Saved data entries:
============

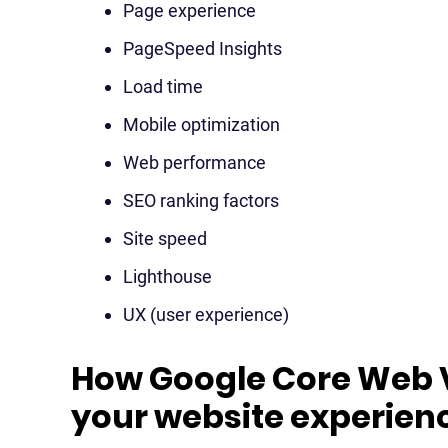
Page experience
PageSpeed Insights
Load time
Mobile optimization
Web performance
SEO ranking factors
Site speed
Lighthouse
UX (user experience)
How Google Core Web V
your website experien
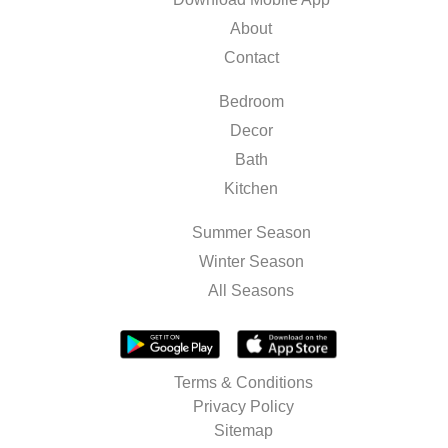
About
Contact
Bedroom
Decor
Bath
Kitchen
Summer Season
Winter Season
All Seasons
Terms & Conditions
Privacy Policy
Sitemap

============

Work request:
List every line from the entries above in which "experience" appears.

Output for this task:
Page experience
UX (user experience)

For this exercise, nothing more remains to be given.